RAG Usage Guide

RAG (Retrieval-Augmented Generation) enables vector-based retrieval from historical operator codebases to find similar implementations, providing references for operator generation. This document describes how to install and use the RAG feature.

1. Install Dependencies

Install RAG-related dependencies by running the following command in the aikg directory:

pip install -r requirements_rag.txt

2. Download Embedding Model

RAG requires an embedding model to generate vector representations.

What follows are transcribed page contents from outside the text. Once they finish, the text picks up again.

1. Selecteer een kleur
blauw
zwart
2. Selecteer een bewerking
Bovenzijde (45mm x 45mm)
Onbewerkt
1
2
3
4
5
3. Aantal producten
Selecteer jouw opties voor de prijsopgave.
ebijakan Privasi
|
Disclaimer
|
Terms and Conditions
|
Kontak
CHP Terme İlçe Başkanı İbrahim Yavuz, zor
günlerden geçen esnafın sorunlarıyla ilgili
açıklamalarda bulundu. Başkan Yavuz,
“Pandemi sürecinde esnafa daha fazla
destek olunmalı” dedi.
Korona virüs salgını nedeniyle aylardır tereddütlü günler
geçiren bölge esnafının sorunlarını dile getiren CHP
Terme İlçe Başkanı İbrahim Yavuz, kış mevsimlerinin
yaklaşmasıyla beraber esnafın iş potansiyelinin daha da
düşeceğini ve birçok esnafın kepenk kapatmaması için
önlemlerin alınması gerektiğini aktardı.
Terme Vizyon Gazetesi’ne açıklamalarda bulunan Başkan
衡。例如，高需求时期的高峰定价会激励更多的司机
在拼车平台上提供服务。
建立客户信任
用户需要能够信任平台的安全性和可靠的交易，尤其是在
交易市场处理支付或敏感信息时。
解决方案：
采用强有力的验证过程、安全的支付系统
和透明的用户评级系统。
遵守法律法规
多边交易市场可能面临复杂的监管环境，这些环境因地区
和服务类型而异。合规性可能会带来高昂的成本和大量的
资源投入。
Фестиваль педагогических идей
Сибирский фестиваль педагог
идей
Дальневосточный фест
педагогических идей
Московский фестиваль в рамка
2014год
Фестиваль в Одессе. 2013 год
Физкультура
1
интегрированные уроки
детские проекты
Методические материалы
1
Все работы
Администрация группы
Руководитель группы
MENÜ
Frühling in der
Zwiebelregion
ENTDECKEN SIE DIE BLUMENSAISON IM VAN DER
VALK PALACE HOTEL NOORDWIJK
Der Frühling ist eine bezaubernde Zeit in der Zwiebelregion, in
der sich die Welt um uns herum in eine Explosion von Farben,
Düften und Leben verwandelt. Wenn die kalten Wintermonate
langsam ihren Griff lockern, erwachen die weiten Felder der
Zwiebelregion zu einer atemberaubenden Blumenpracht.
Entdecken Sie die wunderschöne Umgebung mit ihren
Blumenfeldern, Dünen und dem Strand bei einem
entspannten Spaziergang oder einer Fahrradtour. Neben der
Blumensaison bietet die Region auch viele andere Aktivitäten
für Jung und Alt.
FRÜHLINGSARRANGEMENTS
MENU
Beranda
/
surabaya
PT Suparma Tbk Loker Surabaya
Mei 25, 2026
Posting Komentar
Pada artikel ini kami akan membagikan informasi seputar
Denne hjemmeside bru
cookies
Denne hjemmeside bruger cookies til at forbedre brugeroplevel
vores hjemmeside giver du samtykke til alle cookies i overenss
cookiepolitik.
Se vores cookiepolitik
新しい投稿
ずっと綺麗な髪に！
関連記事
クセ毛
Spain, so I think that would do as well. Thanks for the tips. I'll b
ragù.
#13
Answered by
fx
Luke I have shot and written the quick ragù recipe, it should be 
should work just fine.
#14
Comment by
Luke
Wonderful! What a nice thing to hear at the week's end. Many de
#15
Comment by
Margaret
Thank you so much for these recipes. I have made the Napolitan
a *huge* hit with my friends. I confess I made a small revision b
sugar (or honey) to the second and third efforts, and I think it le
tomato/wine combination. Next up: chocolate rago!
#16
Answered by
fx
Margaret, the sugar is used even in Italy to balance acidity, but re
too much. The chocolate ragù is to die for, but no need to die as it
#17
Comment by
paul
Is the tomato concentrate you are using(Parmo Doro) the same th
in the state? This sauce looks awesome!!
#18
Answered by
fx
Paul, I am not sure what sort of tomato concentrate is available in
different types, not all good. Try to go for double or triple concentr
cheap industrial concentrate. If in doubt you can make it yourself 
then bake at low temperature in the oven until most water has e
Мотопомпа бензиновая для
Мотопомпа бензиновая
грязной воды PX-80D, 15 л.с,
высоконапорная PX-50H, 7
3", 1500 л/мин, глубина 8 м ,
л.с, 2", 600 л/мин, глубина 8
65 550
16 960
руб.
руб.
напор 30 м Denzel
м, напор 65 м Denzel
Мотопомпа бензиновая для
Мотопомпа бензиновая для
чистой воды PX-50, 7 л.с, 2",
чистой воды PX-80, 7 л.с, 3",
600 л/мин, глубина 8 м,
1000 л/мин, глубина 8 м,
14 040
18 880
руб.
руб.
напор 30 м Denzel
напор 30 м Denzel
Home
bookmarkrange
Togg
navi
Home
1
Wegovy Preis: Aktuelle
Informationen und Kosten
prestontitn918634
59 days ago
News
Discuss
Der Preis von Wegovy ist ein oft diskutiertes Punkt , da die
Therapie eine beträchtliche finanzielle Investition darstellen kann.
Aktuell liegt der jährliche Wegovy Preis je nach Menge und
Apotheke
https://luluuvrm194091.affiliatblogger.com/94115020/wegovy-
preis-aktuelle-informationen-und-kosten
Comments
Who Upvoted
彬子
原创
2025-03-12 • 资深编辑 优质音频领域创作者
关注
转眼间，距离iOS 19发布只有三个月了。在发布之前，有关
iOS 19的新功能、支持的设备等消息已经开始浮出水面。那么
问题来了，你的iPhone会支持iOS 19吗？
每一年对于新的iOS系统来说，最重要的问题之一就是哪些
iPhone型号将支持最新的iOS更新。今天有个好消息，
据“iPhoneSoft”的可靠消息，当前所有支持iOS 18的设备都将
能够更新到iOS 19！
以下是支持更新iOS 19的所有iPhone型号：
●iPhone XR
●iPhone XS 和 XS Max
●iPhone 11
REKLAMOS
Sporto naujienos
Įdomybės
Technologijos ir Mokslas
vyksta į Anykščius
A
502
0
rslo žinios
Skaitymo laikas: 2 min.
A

Download the model by running:

bash download.sh --with_local_model

This command downloads the text2vec-large-chinese model to ~/.aikg/text2vec-large-chinese.

Notes:

Model download requires network connectivity and may take some time on first run
The script skips download if the model directory already exists
To re-download, delete the ~/.aikg/text2vec-large-chinese directory first

3. AKG CLI Use RAG Feature

Enable RAG when generating operators by adding the --rag flag:

# Ascend 910B2
akg_cli op --framework torch --backend ascend --arch ascend910b2 --dsl triton_ascend --worker-url 127.0.0.1:9001 --rag

# CUDA A100: --backend cuda --arch a100 --dsl triton_cuda
# akg_cli op --framework torch --backend cuda --arch a100 --dsl triton_cuda --worker-url 127.0.0.1:9001 --rag

Notes:

--rag enables RAG, --no-rag disables it (default: disabled)
RAG automatically retrieves similar historical implementations as references during operator generation
Other parameters work the same as regular operator generation; see AKG CLI documentation for details

Complete example:

# Ascend 910B2 with RAG and intent
akg_cli op --framework torch --backend ascend --arch ascend910b2 --dsl triton_ascend --worker-url 127.0.0.1:9001 --rag --intent "implement fused softmax kernel for input [batch, head, seq, dim]"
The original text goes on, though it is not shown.